Final Flashcards
It is not always possible to convert a finite horizon MDP to an infinite horizon MDP.
False. You can always convert a terminal state into an absorbing state with a transition to itself and reward 0
In RL, recent moves influence outcomes more than moves further in the past.
I’ll go with False as you can lose a game (like the chess game that was mentioned by prof. Isbell in one of the earliest videos) at the beginning and no matter how perfectly you play it afterwards, you might still lose it.
Depending on the game/environment, you might lose on the first move. False.
An MDP given a fixed policy is a Markov chain with rewards.
True
Markov decision processes are an extension of Markov chains; the difference is the addition of actions (allowing choice) and rewards (giving motivation). Conversely, if only one action exists for each state (e.g. “wait”) and all rewards are the same (e.g. “zero”), a Markov decision process reduces to a Markov chain.
MDP: Markov Decision Process
Markov Chain
Markovian
probablity of future states depends only on current state”
where I can go is dependent on where I am
If we know the optimal Q values, we can get the optimal V values only if we know the environment’s transition function/matrix.
False, you can convert from Q-values to V values without knowing the transition matrix
In the gridworld MDP in “Smoov and Curly’s Bogus Journey”, if we add 10 to each state’s reward (terminal and non-terminal) the optimal policy will not change.
Adding any scalar to every reward is no different than adding zero. The min(a+100,b+100) is still the same as min(a,b) and similarly with max().
Markov means RL agents are amnesiacs and forget everything up until the current state.
“True”
Markov means future states only depends on current state
Answer depends on how you interpret state, does the agent count as part of the state?

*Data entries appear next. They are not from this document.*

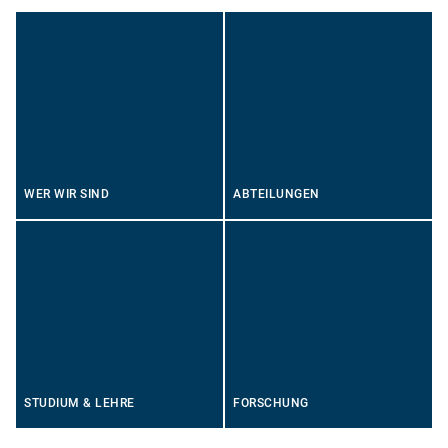
WER WIR SIND
ABTEILUNGEN
STUDIUM & LEHRE
FORSCHUNG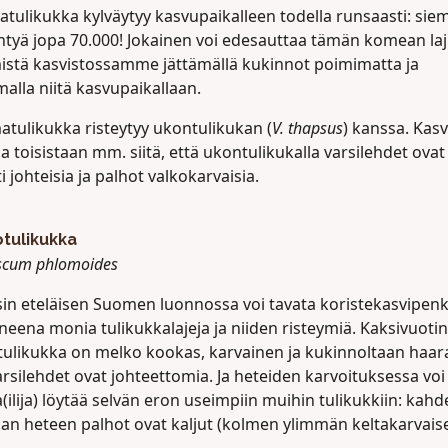
tulikukka kylväytyy kasvupaikalleen todella runsaasti: sie
yntyä jopa 70.000! Jokainen voi edesauttaa tämän komean laj
mistä kasvistossamme jättämällä kukinnot poimimatta ja
malla niitä kasvupaikallaan.
tulikukka risteytyy ukontulikukan (
V. thapsus
) kanssa. Kasv
a toisistaan mm. siitä, että ukontulikukalla varsilehdet ovat
ti johteisia ja palhot valkokarvaisia.
tulikukka
scum phlomoides
sin eteläisen Suomen luonnossa voi tavata koristekasvipenk
eena monia tulikukkalajeja ja niiden risteymiä. Kaksivuoti
tulikukka on melko kookas, karvainen ja kukinnoltaan haar
rsilehdet ovat johteettomia. Ja heteiden karvoituksessa voi
(ilija) löytää selvän eron useimpiin muihin tulikukkiin: kah
an heteen palhot ovat kaljut (kolmen ylimmän keltakarvaise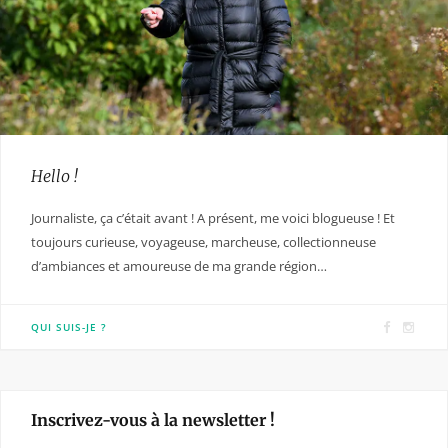
Hello !
Journaliste, ça c’était avant ! A présent, me voici blogueuse ! Et
toujours curieuse, voyageuse, marcheuse, collectionneuse
d’ambiances et amoureuse de ma grande région…
F
I
QUI SUIS-JE ?
a
n
c
s
e
t
Inscrivez-vous à la newsletter !
b
a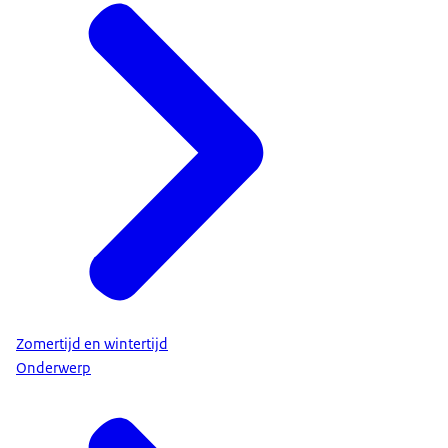
Zomertijd en wintertijd
Onderwerp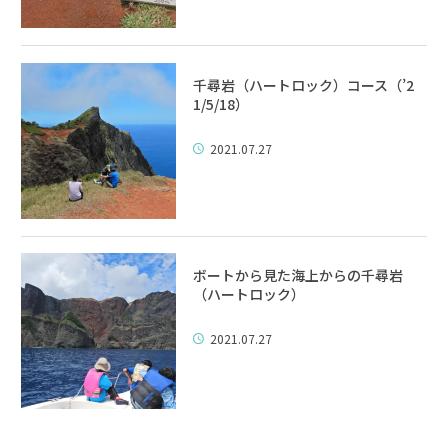
千尋岩（ハートロック）コース（’2
1/5/18）
2021.07.27
ボートから見た海上からの千尋岩
（ハートロック）
2021.07.27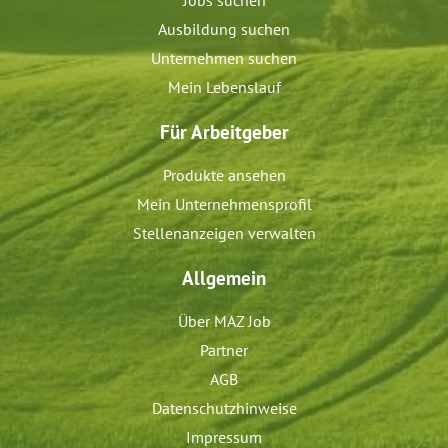
Ausbildung suchen
Unternehmen suchen
Mein Lebenslauf
Für Arbeitgeber
Produkte ansehen
Mein Unternehmensprofil
Stellenanzeigen verwalten
Allgemein
Über MAZ Job
Partner
AGB
Datenschutzhinweise
Impressum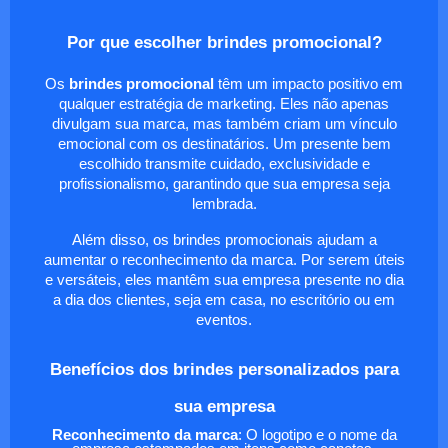
Por que escolher brindes promocional?
Os
brindes promocional
têm um impacto positivo em
qualquer estratégia de marketing. Eles não apenas
divulgam sua marca, mas também criam um vínculo
emocional com os destinatários. Um presente bem
escolhido transmite cuidado, exclusividade e
profissionalismo, garantindo que sua empresa seja
lembrada.
Além disso, os brindes promocionais ajudam a
aumentar o reconhecimento da marca. Por serem úteis
e versáteis, eles mantêm sua empresa presente no dia
a dia dos clientes, seja em casa, no escritório ou em
eventos.
Benefícios dos brindes personalizados para
sua empresa
Reconhecimento da marca
: O logotipo e o nome da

Q-Table (agent) does retain information from previous experiences, but you don’t need to reference previous actions to decide the current action to take
A policy that is greedy–with respect to the optimal value function–is not necessarily an optimal policy.
False. A policy “which is greedy with respect to the optimal value function” is by defintion optimal.
In TD learning, the sum of the learning rates used must converge for the value function to converge.
False
The sum has to diverge, but the sum of squares has to converge.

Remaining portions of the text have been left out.